An acceptable response holds only the line containing "Un Noël gypset avec Caravane" and every line after it to the end of the records, each reproduced exactly.

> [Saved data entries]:
+++++

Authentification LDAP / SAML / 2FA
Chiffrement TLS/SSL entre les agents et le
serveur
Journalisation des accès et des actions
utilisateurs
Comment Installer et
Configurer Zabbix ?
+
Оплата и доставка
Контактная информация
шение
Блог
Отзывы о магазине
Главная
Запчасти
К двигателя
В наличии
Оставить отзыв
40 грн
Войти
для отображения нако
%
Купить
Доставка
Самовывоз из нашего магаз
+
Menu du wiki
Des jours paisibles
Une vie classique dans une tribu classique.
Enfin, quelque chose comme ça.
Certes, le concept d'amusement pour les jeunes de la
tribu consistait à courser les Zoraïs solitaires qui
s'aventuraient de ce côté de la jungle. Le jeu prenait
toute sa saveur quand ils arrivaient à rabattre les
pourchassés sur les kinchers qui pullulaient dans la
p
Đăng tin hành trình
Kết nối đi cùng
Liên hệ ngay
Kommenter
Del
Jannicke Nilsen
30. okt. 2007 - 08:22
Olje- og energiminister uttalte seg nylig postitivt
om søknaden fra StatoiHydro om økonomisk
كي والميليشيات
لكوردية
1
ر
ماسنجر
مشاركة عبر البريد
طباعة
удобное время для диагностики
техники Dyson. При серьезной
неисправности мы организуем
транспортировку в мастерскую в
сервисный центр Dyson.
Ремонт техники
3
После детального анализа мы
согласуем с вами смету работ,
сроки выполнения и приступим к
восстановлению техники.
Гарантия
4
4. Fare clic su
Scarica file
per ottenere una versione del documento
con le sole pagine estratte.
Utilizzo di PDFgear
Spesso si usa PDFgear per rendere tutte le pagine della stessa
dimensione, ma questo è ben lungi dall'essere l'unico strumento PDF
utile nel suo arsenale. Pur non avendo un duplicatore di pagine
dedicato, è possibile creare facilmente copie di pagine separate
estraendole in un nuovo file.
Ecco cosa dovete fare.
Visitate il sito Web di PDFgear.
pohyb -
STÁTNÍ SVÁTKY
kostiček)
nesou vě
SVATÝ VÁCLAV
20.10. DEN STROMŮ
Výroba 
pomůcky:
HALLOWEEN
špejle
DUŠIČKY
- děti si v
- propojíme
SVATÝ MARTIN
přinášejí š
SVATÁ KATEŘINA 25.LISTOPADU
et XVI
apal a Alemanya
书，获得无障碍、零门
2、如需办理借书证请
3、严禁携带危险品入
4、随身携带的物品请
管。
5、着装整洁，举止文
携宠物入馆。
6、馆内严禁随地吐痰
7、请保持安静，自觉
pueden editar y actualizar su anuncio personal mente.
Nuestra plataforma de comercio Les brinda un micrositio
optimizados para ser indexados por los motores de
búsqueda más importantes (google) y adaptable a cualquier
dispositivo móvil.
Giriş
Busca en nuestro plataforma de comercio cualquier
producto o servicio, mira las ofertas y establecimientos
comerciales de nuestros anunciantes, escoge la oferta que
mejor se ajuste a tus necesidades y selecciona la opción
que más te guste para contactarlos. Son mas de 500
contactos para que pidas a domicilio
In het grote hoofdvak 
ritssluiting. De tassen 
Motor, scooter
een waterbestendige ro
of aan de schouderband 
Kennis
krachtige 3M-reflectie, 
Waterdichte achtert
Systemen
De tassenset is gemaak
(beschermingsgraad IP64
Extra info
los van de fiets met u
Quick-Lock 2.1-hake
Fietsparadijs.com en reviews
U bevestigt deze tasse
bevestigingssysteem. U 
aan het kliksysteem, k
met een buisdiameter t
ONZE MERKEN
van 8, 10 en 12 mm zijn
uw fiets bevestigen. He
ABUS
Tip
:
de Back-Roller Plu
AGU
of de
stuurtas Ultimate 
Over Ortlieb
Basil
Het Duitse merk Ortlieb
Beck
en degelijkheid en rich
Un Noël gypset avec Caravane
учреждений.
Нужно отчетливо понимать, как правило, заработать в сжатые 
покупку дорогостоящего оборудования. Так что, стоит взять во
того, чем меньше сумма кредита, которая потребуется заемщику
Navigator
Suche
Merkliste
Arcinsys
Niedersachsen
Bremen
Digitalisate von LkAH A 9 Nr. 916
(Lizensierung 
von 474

+++++

> [Exercise output]:
Un Noël gypset avec Caravane
учреждений.
Нужно отчетливо понимать, как правило, заработать в сжатые 
покупку дорогостоящего оборудования. Так что, стоит взять во
того, чем меньше сумма кредита, которая потребуется заемщику
Navigator
Suche
Merkliste
Arcinsys
Niedersachsen
Bremen
Digitalisate von LkAH A 9 Nr. 916
(Lizensierung 
von 474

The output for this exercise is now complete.